For temporal feature evaluation, Spearman’s rank correlation coefficient was used to assess the correlation between the predicted and true weekly incidence rates for each city. The annual percent change (APC), average annual percent change (AAPC), joinpoints, and their 95% confidence intervals (CI) from Joinpoint regression were compared between the true and predicted values. The comparison focused on whether the number of joinpoints was consistent and whether the 95% CI for the predicted APC, AAPC, and locations of joinpoints included the corresponding true values. The consistency in the number and location of joinpoints reflects the ability to identify critical time points for changes in disease information. Consistency in APC reflects the ability to identify short-term trend changes, while consistency in AAPC evaluates the ability to capture the long-term trends in directions and magnitudes [29].
Comparison of SCSS with the conventional methods
The conventional methods included K-means, traditional stratified sampling, and simple random sampling. The number of clusters and sample sizes of these conventional methods were the same as those used in the SCSS method.
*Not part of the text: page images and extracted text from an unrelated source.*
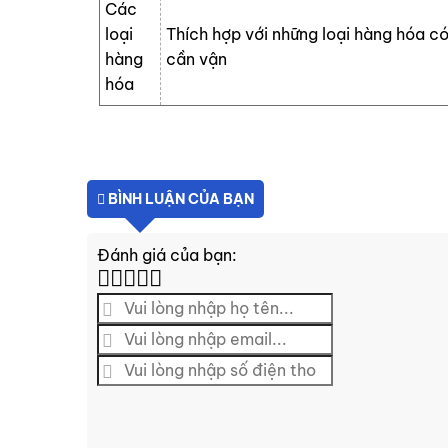
Các
loại
Thích hợp với những loại hàng hóa có
hàng
cần vận
hóa
BÌNH LUẬN CỦA BẠN
Đánh giá của bạn:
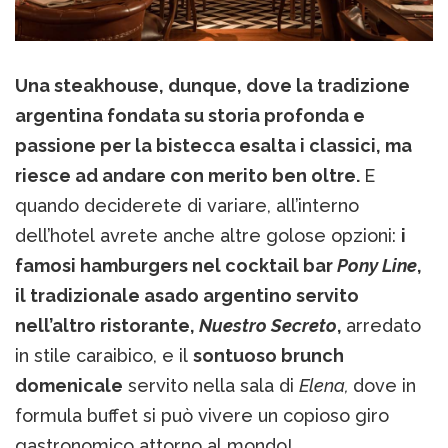
Una steakhouse, dunque, dove la tradizione
argentina fondata su storia profonda e
passione per la bistecca esalta i classici, ma
riesce ad andare con merito ben oltre.
E
quando deciderete di variare, all’interno
dell’hotel avrete anche altre golose opzioni:
i
famosi hamburgers nel cocktail bar
Pony Line
,
il tradizionale asado argentino servito
nell’altro ristorante,
Nuestro Secreto
,
arredato
in stile caraibico, e il
sontuoso brunch
domenicale
servito nella sala di
Elena,
dove in
formula buffet si può vivere un copioso giro
gastronomico attorno al mondo!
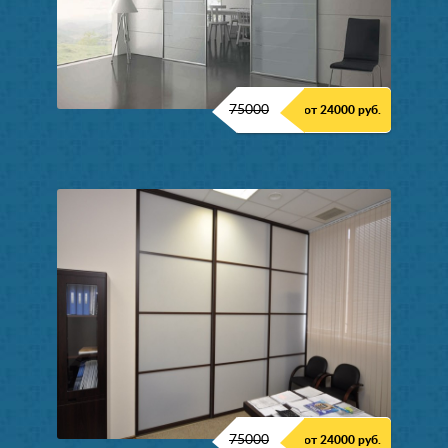
75000
от 24000 руб.
75000
от 24000 руб.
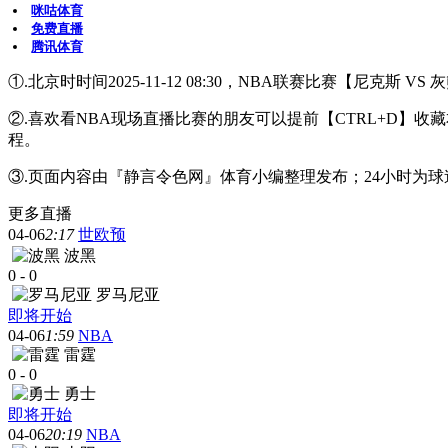
咪咕体育
免费直播
腾讯体育
①.北京时时间2025-11-12 08:30，NBA联赛比赛【尼克斯 
②.喜欢看NBA现场直播比赛的朋友可以提前【CTRL+D
程。
③.页面内容由『静言令色网』体育小编整理发布；24小时为
更多直播
04-06
2:17
世欧预
波黑
0
-
0
罗马尼亚
即将开始
04-06
1:59
NBA
雷霆
0
-
0
勇士
即将开始
04-06
20:19
NBA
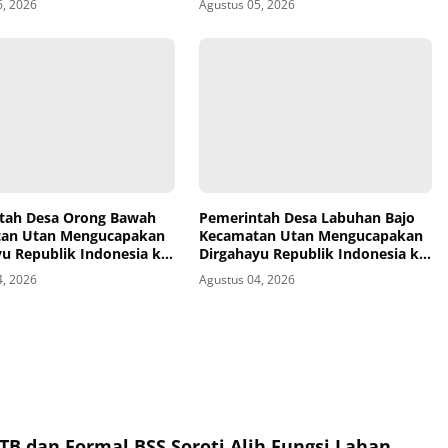
6, 2026
Agustus 05, 2026
kat
tah Desa Orong Bawah
Pemerintah Desa Labuhan Bajo
an Utan Mengucapakan
Kecamatan Utan Mengucapakan
u Republik Indonesia ke-
Dirgahayu Republik Indonesia ke-
81
4, 2026
Agustus 04, 2026
TB dan Formal BSS Soroti Alih Fungsi Lahan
The K-means stratified sampling method included stratifying based on the results of K-means clustering, followed by simple random sampling within each stratum. Traditional stratified sampling divided the samples into eastern, central, and western regions, according to the standards of the National Bureau of Statistics [30]. Within each region, the samples were further stratified into high, medium, and low categories based on incidence rates. We compared the distribution of RMSE across SCSS, K-means, traditional stratified sampling, and simple random sampling over 100 iterations. A lower RMSE signifies more accurate predictions, while a more centralized RMSE indicates greater stability of the method.